Officially, China no longer carries out forced abortions, but advocates for Chen’s cause have plenty of evidence that argues otherwise, including what they say are photos documenting recent cases. These images are not for the squeamish. One seems to show a baby who had somehow survived a late-term abortion, only to be found by her mother drowned in a bucket of water.

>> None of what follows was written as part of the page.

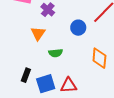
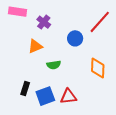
orange triangle: (38, 33) -> (35, 46), turned 35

Chai Ling, herself an escaped dissident and the founder of an advocacy group called “All Girls Allowed,” which opposes China’s one-child policy, told the committee how disappointed she was in the U.S. reaction to Chen’s escape from captivity to the U.S. Embassy in Beijing: “Several days ago, an American official casually told the New York Times, ‘The days of blowing up the relationship [with China] over a single guy are over.’ It grieves me to hear Chen dismissively referred to as ‘a single guy.’ He is one man, it’s true. But he is a symbol — a hero — in the eyes of women, children and the poor in China.”

Then Chen, who still hopes to come to the United States with his family, called into the hearing via cellphone and described how the home of his older brother, Chen Guangfu, had been broken into by police who beat him and his son, Chen Kegui. When the younger man fought back, Chen Guangcheng said, police charged him with attempted homicide.

“My elder brother was taken away by these thugs without any reasoning and then they came back and started beating my nephew, using sticks, violently beating him up. For three hours, the bleeding on his head and face did not stop. It was so violent he had to defend himself.”

As Chen spoke, his supporters gathered around subcommittee Chairman Chris Smith (R-N.J.) to hear the phone call better, and took turns telling Chen they were praying for him. Chen has told friends that he has been allowed to fill out an application for a passport, and hopes to be allowed to travel within the next two weeks.

In the United States, much of the support for Chen has come from those who oppose abortion. But where are the abortion rights supporters? There is so much talk about the search for common ground on the abortion issue — sincere talk, I believe. But if the brutal oppression of women robbed of any semblance of “choice” isn’t something we can all agree on, I don’t know what would be.